Paul
Goble
Staunton, July 10 –Lennart Meri,
quondam president of Estonia, famously observed that Estonians had survived for
centuries by speaking their language as a secret code others could not or at
least did not learn – only three percent of Russians living in Estonia in 1989
said they knew Estonian -- and therefore really could not and did not know what
the Estonians were thinking.
That observation springs to mind
after the comments of Farid Mukhametshin, the speaker of the State Council of the
Republic of Tatarstan.

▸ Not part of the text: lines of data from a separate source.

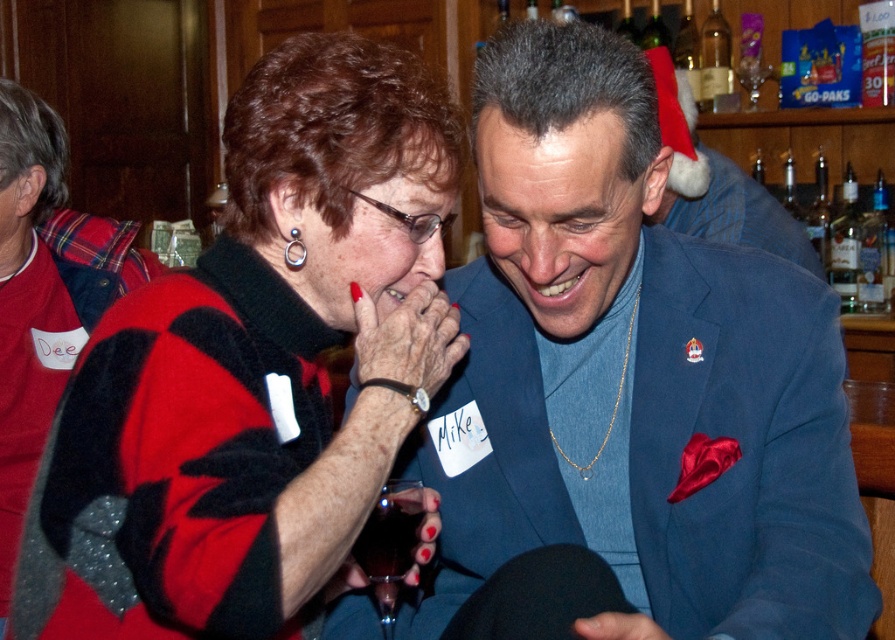 Is red/black sweater at center above transparent glass at lower center?

Indeed, red/black sweater at center is positioned over transparent glass at lower center.

Is red/black sweater at center to the left of transparent glass at lower center from the viewer's perspective?

Yes, red/black sweater at center is to the left of transparent glass at lower center.

Which is behind, point (163, 580) or point (378, 515)?

Positioned behind is point (378, 515).

The image size is (895, 640). In order to click on red/black sweater at center in this screenshot , I will do `click(254, 368)`.

Who is higher up, blue satin suit at center or red/black sweater at center?

red/black sweater at center is higher up.

Does point (736, 305) lie in front of point (154, 634)?

No.

Which is behind, point (527, 195) or point (312, 83)?

Point (527, 195)

Where is `blue satin suit at center`? blue satin suit at center is located at coordinates (634, 376).

In the scene shown: Between blue satin suit at center and transparent glass at lower center, which one has less height?

With less height is transparent glass at lower center.

Who is higher up, blue satin suit at center or transparent glass at lower center?

blue satin suit at center

Identify the location of blue satin suit at center. (634, 376).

He told a forum
at a youth camp that there was a compelling reason that Russians should want to
learn Tatar if they live in Tatarstan even if now, thanks to Putin’s policies,
they aren’t compelled to.
“When two Tatars on a tramway are
speaking to each other in their own language, the Russian or an individual of another
nationality will begin to be concerned: aren’t they up to something against me?” To avoid that unsettling situation,
Mukhametshin said, they will want to learn Tatar (azatliq.org/a/30044305.html
and idelreal.org/a/30045213.html).
What the State Council speaker did
not say but what his listeners almost certainly took away from what he did is
that this is an equally compelling reason for Tatars – and other non-Russians
as well – to study their national languages even if they now have to take them
as electives.
That is perhaps the only way they
can, as President Meri observed, maintain the secret code that will preserve
their nations – and eventually allow them as it has the Estonians to take the
steps necessary to recover their independence.